Lady Windermere's Fan is a four-act play written by Oscar Wilde. Like other plays by Wilde, Lady Windermere's Fan is a play that satirizes British society.
The play was produced in 1892 and then published a year later at the insistence of Sir George Alexander, the actor-manager of St James's theater. Lady Windermere's Fan is Oscar Wilde’s fifth play, but while the first three were unsuccessful and the fourth was censored, Lady Windermere's Fan was highly successful, bringing Oscar Wilde both fame and a large sum of money. The play Lady Windermere's Fan made Oscar Wilde famous as a playwright and the techniques he used in the play create a perfect balance between seriousness and comedy.
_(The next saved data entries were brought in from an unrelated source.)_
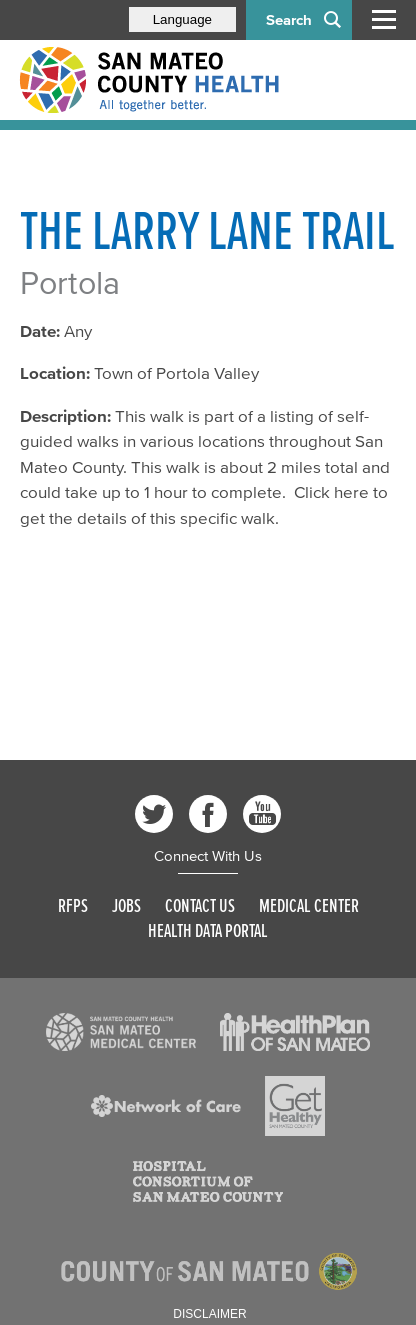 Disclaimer (209, 1314)
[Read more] (121, 1032) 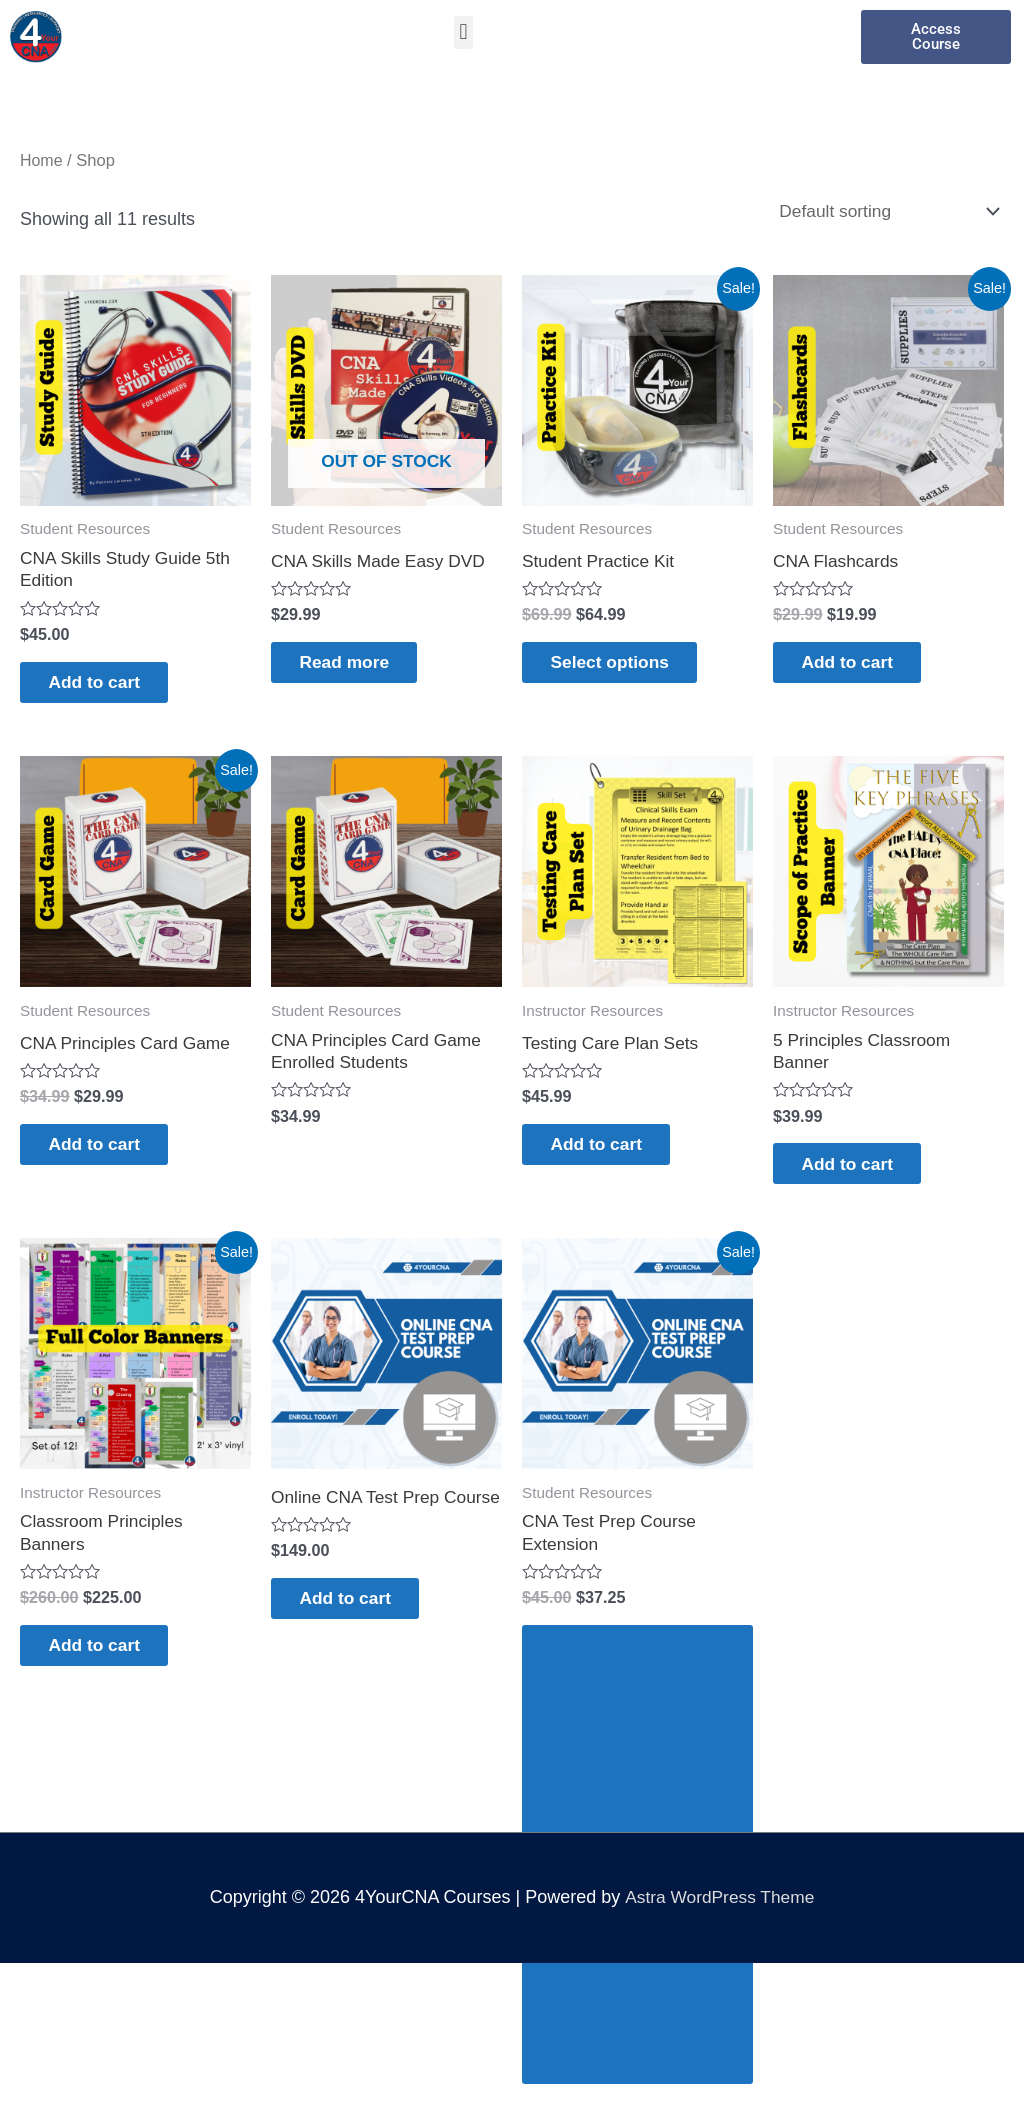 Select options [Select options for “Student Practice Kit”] (623, 666)
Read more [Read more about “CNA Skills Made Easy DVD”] (357, 666)
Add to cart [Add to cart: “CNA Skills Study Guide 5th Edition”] (107, 686)
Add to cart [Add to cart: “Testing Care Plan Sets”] (609, 1153)
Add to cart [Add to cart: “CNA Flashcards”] (860, 666)
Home (42, 160)
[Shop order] (880, 211)
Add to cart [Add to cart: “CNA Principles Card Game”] (107, 1153)
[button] (463, 32)
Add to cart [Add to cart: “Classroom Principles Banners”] (107, 1661)
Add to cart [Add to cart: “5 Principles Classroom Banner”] (860, 1174)
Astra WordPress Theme (719, 1916)
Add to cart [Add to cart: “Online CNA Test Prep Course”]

The play abounds in themes that were considered clichés during Oscar Wilde’s time, but the manner in which they are presented and the way in which the play is written assured its success.
Oscar Wilde wrote the play during his stay with his friends in North England and many of the characters have names that bear a resemblance to names given to lakes and towns.
Wilde attacks the double-faced aristocratic society while also incorporating his ideas about aestheticism in the play. The play presents a society that is mainly focused on what lies beneath the surface and ignores what really matters, that is the soul of a person. Through Lady Windermere's Fan, a modern reader can understand Victorian society and the social dynamics from that time.